Tin Tsz Estate (天慈邨) is a public housing estate in Tin Shui Wai, New Territories, Hong Kong near Light Rail Tin Tsz stop. It consists of four residential buildings completed in 1997 and contains 3,400 rental flats of sizes ranging from 12.8 to 43.3m^{2}.

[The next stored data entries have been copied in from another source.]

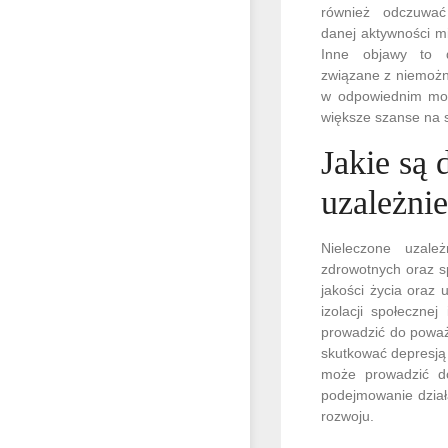
również odczuwać
danej aktywności m
Inne objawy to d
związane z niemożn
w odpowiednim mome
większe szanse na s
Jakie są
uzależni
Nieleczone uzale
zdrowotnych oraz s
jakości życia oraz 
izolacji społeczn
prowadzić do poważ
skutkować depresją 
może prowadzić do
podejmowanie dział
rozwoju.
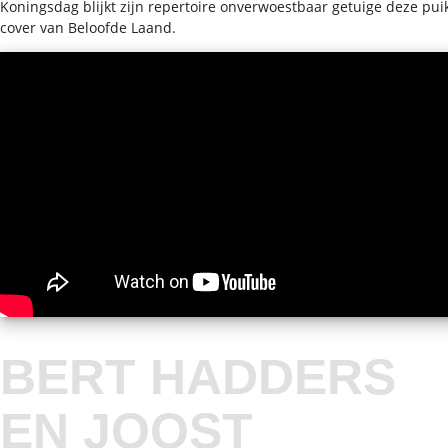
Koningsdag blijkt zijn repertoire onverwoestbaar getuige deze pui
cover van Beloofde Laand.
BERT HADDERS
EN JOOST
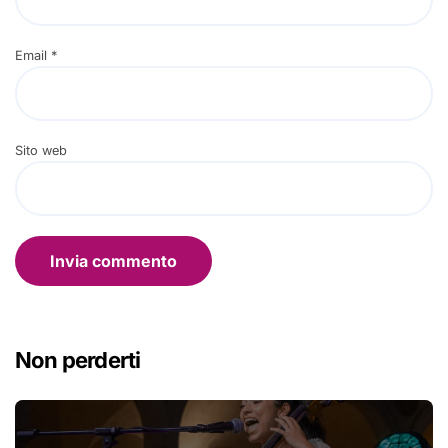
Email
*
Sito web
Non perderti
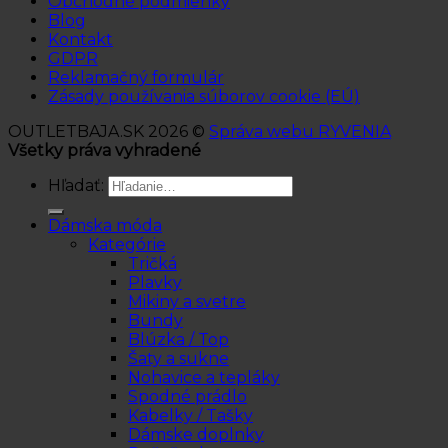
Obchodné podmienky
Blog
Kontakt
GDPR
Reklamačný formulár
Zásady používania súborov cookie (EÚ)
OUTLETBAJA.SK 2026 ©
Správa webu RYVENIA
Všetky práva vyhradené
Hľadať:
Dámska móda
Kategórie
Tričká
Plavky
Mikiny a svetre
Bundy
Blúzka / Top
Šaty a sukne
Nohavice a tepláky
Spodné prádlo
Kabelky / Tašky
Dámske doplnky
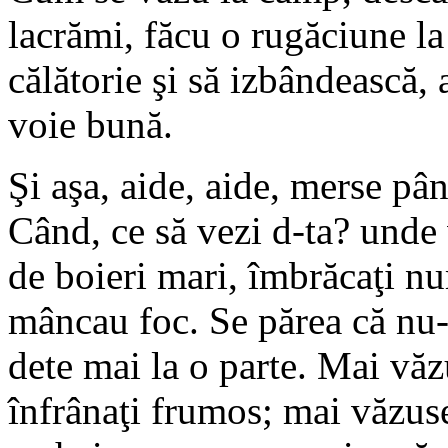
lacrămi, făcu o rugăciune la
călătorie şi să izbândească,
voie bună.
Şi aşa, aide, aide, merse pân
Când, ce să vezi d-ta? unde 
de boieri mari, îmbrăcaţi num
mâncau foc. Se părea că nu-i
dete mai la o parte. Mai văzu
înfrânaţi frumos; mai văzuse 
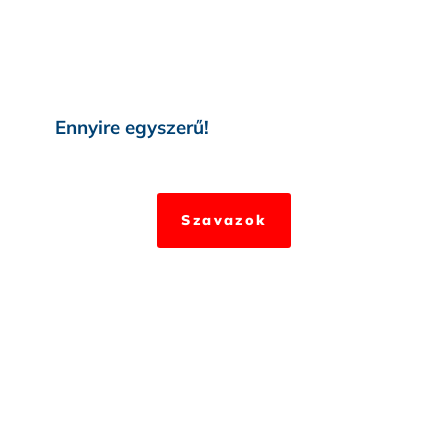
Ennyire egyszerű!
Szavazok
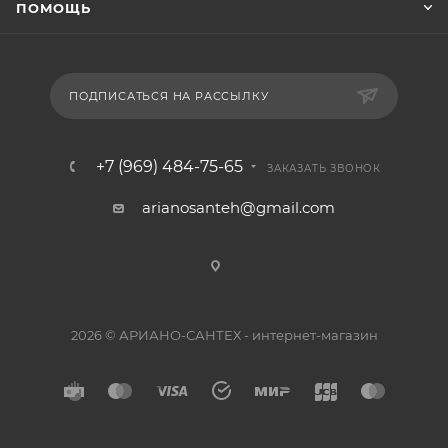
ПОМОЩЬ
ПОДПИСАТЬСЯ НА РАССЫЛКУ
+7 (969) 484-75-65
ЗАКАЗАТЬ ЗВОНОК
arianosanteh@gmail.com
2026 © АРИАНО-САНТЕХ - интернет-магазин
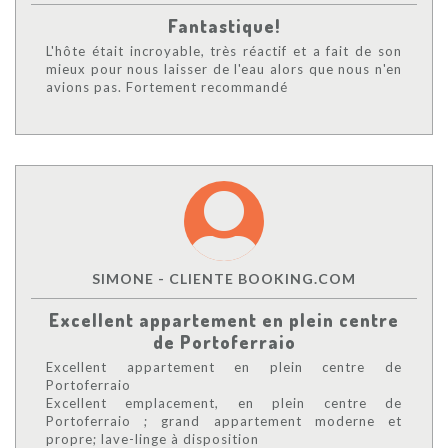
Fantastique!
L'hôte était incroyable, très réactif et a fait de son
mieux pour nous laisser de l'eau alors que nous n'en
avions pas. Fortement recommandé
SIMONE - CLIENTE BOOKING.COM
Excellent appartement en plein centre
de Portoferraio
Excellent appartement en plein centre de
Portoferraio
Excellent emplacement, en plein centre de
Portoferraio ; grand appartement moderne et
propre; lave-linge à disposition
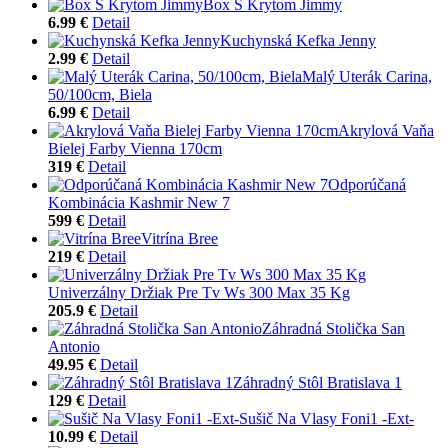
Box S Krytom Jimmy
6.99 €
Detail
Kuchynská Kefka Jenny
2.99 €
Detail
Malý Uterák Carina,
50/100cm, Biela
6.99 €
Detail
Akrylová Vaňa
Bielej Farby Vienna 170cm
319 €
Detail
Odporúčaná
Kombinácia Kashmir New 7
599 €
Detail
Vitrína Bree
219 €
Detail
Univerzálny Držiak Pre Tv Ws 300 Max 35 Kg
205.9 €
Detail
Záhradná Stolička San
Antonio
49.95 €
Detail
Záhradný Stôl Bratislava 1
129 €
Detail
Sušič Na Vlasy Foni1 -Ext-
10.99 €
Detail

Tin Lai Court (天麗苑) is a Home Ownership Scheme court in Tin Shui Wai, near Tin Tsz Estate. It has only one Harmony-typed block built in 1997.

==Houses==
===Tin Tsz Estate===

| Name | Chinese name | Building type | Completed |
| Tsz Fai House | 慈輝樓 | Harmony 1 | 1997 |
| Tsz Ping House | 慈屏樓 |
| Tsz Sum House | 慈心樓 |
| Tsz Yan House | 慈恩樓 |

===Tin Lai Court===

| Name | Chinese name | Building type | Completed |
|---|---|---|---|
| Tin Lai Court | 天麗苑 | Harmony 1 | 1997 |

==Demographics==
According to the 2016 by-census, Tin Tsz Estate had a population of 9,026. The median age was 43.4 and the majority of residents (96 per cent) were of Chinese ethnicity. The average household size was 2.8 people. The median monthly household income of all households (i.e. including both economically active and inactive households) was HK$22,000.

==Politics==
Tin Tsz Estate and Tin Lai Court are located in Tsz Yau constituency of the Yuen Long District Council. It is currently represented by May Chan Mei-lin, who was elected in the 2019 elections.